[Start of section]

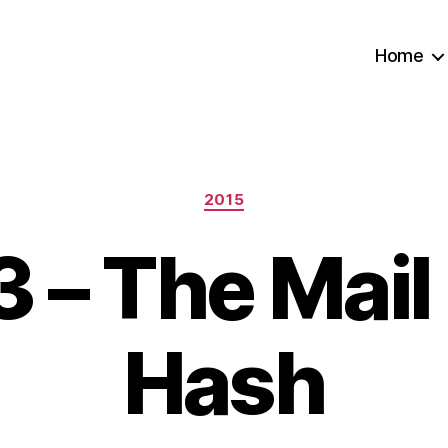
Home
Categories
2015
 – The Mail
Hash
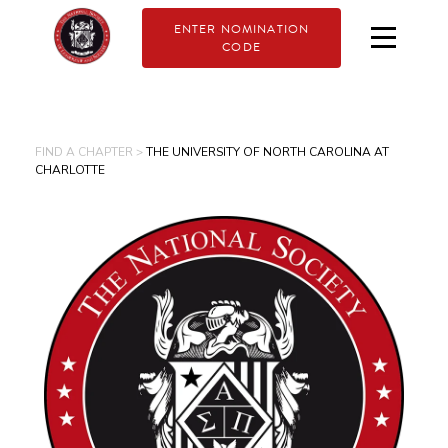
ENTER NOMINATION
CODE
FIND A CHAPTER >
THE UNIVERSITY OF NORTH CAROLINA AT
CHARLOTTE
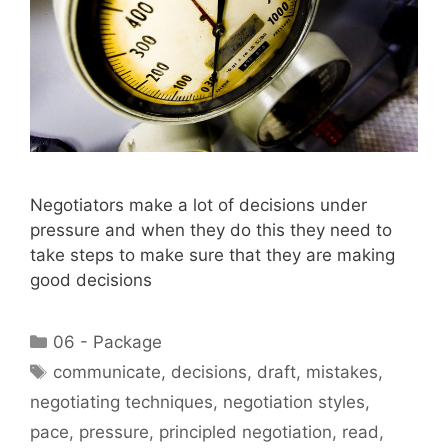
Negotiators make a lot of decisions under
pressure and when they do this they need to
take steps to make sure that they are making
good decisions
Categories
06 - Package
Tags
communicate
,
decisions
,
draft
,
mistakes
,
negotiating techniques
,
negotiation styles
,
pace
,
pressure
,
principled negotiation
,
read
,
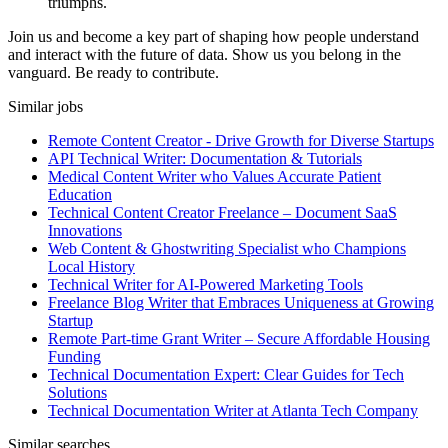
triumphs.
Join us and become a key part of shaping how people understand
and interact with the future of data. Show us you belong in the
vanguard. Be ready to contribute.
Similar jobs
Remote Content Creator - Drive Growth for Diverse Startups
API Technical Writer: Documentation & Tutorials
Medical Content Writer who Values Accurate Patient
Education
Technical Content Creator Freelance – Document SaaS
Innovations
Web Content & Ghostwriting Specialist who Champions
Local History
Technical Writer for AI-Powered Marketing Tools
Freelance Blog Writer that Embraces Uniqueness at Growing
Startup
Remote Part-time Grant Writer – Secure Affordable Housing
Funding
Technical Documentation Expert: Clear Guides for Tech
Solutions
Technical Documentation Writer at Atlanta Tech Company
Similar searches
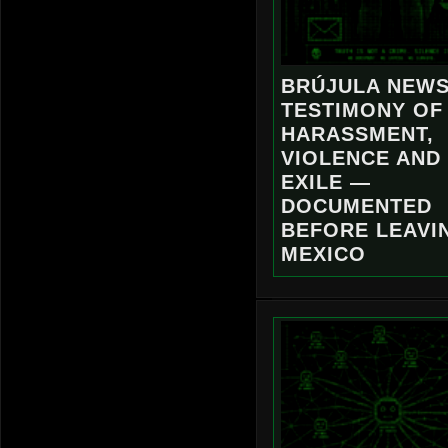
BRÚJULA NEWS
TESTIMONY OF
HARASSMENT,
VIOLENCE AND
EXILE —
DOCUMENTED
BEFORE LEAVI
MEXICO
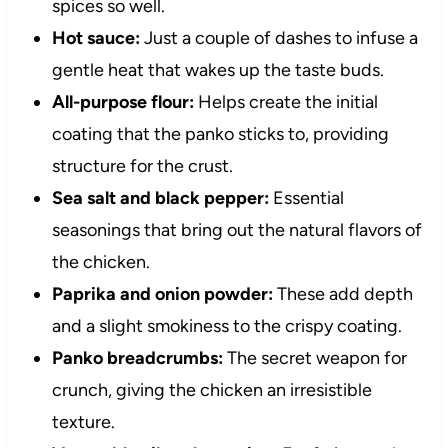
spices so well.
Hot sauce:
Just a couple of dashes to infuse a
gentle heat that wakes up the taste buds.
All-purpose flour:
Helps create the initial
coating that the panko sticks to, providing
structure for the crust.
Sea salt and black pepper:
Essential
seasonings that bring out the natural flavors of
the chicken.
Paprika and onion powder:
These add depth
and a slight smokiness to the crispy coating.
Panko breadcrumbs:
The secret weapon for
crunch, giving the chicken an irresistible
texture.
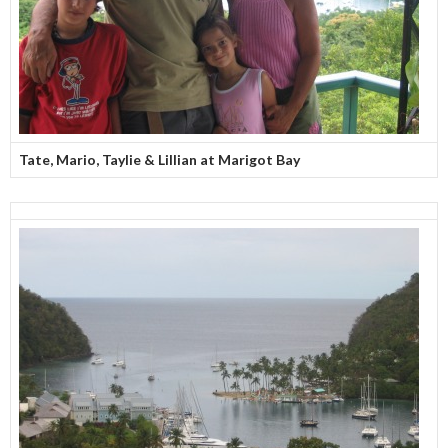
Tate, Mario, Taylie & Lillian at Marigot Bay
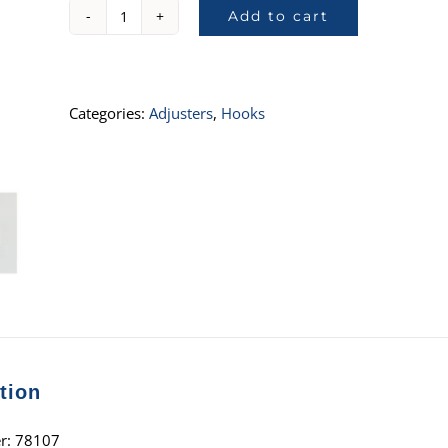
Add to cart
78107,
1"
Single
Stud
Categories:
Adjusters
,
Hooks
with
Adjuster
quantity
tion
r: 78107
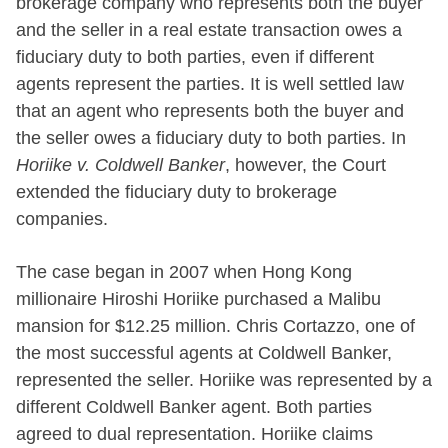
brokerage company who represents both the buyer
and the seller in a real estate transaction owes a
fiduciary duty to both parties, even if different
agents represent the parties. It is well settled law
that an agent who represents both the buyer and
the seller owes a fiduciary duty to both parties. In
Horiike v. Coldwell Banker
, however, the Court
extended the fiduciary duty to brokerage
companies.
The case began in 2007 when Hong Kong
millionaire Hiroshi Horiike purchased a Malibu
mansion for $12.25 million. Chris Cortazzo, one of
the most successful agents at Coldwell Banker,
represented the seller. Horiike was represented by a
different Coldwell Banker agent. Both parties
agreed to dual representation. Horiike claims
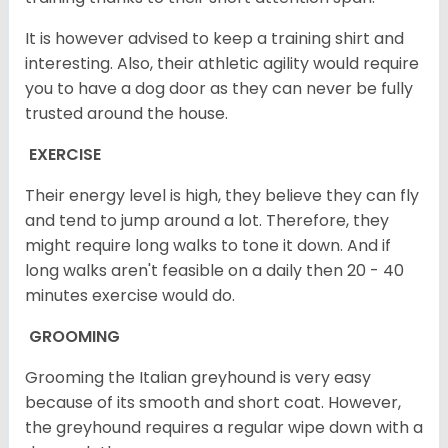
It is however advised to keep a training shirt and
interesting. Also, their athletic agility would require
you to have a dog door as they can never be fully
trusted around the house.
EXERCISE
Their energy level is high, they believe they can fly
and tend to jump around a lot. Therefore, they
might require long walks to tone it down. And if
long walks aren't feasible on a daily then 20 - 40
minutes exercise would do.
GROOMING
Grooming the Italian greyhound is very easy
because of its smooth and short coat. However,
the greyhound requires a regular wipe down with a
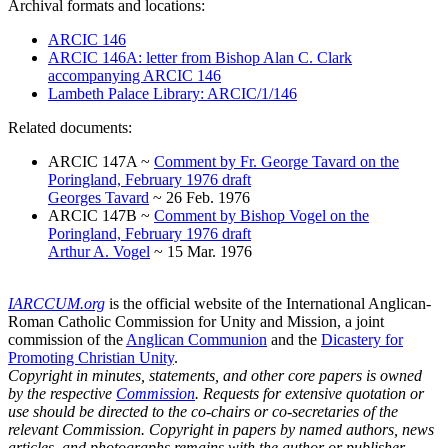
Archival formats and locations:
ARCIC 146
ARCIC 146A: letter from Bishop Alan C. Clark
accompanying ARCIC 146
Lambeth Palace Library: ARCIC/1/146
Related documents:
ARCIC 147A ~
Comment by Fr. George Tavard on the
Poringland, February 1976 draft
Georges Tavard
~ 26 Feb. 1976
ARCIC 147B ~
Comment by Bishop Vogel on the
Poringland, February 1976 draft
Arthur A. Vogel
~ 15 Mar. 1976
IARCCUM.org
is the official website of the International Anglican-
Roman Catholic Commission for Unity and Mission, a joint
commission of the
Anglican Communion
and the
Dicastery for
Promoting Christian Unity
.
Copyright in minutes, statements, and other core papers is owned
by the respective
Commission
. Requests for extensive quotation or
use should be directed to the co-chairs or co-secretaries of the
relevant Commission. Copyright in papers by named authors, news
articles, and photographs remains with the author or publisher.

[End of section]

**WORK REQUEST:**
Whenever a line above contains "Documentation", copy that line.

**RESULT OF THE TASK:**
API Technical Writer: Documentation & Tutorials
Technical Documentation Expert: Clear Guides for Tech
Technical Documentation Writer at Atlanta Tech Company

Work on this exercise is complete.